━━ RECORDS SUPPLIED ━━

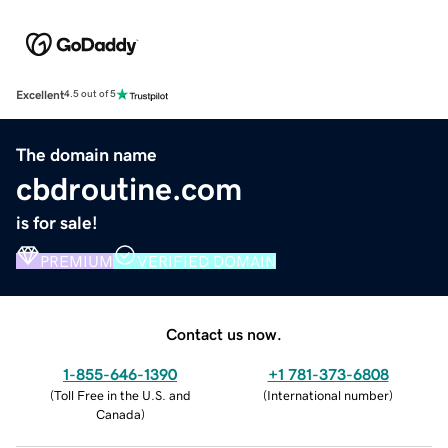
Excellent
4.5 out of 5
The domain name
cbdroutine.com
is for sale!
PREMIUM
VERIFIED DOMAIN
Contact us now.
1-855-646-1390
+1 781-373-6808
(
Toll Free in the U.S. and
(
International number
)
Canada
)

━━━

▸ TASK DETAILS
Using the line that contains "1-855-646-1390" as the first, reproduce each line exactly through the last line of the listing.

▸ PROBLEM SOLUTION
1-855-646-1390
+1 781-373-6808
(
Toll Free in the U.S. and
(
International number
)
Canada
)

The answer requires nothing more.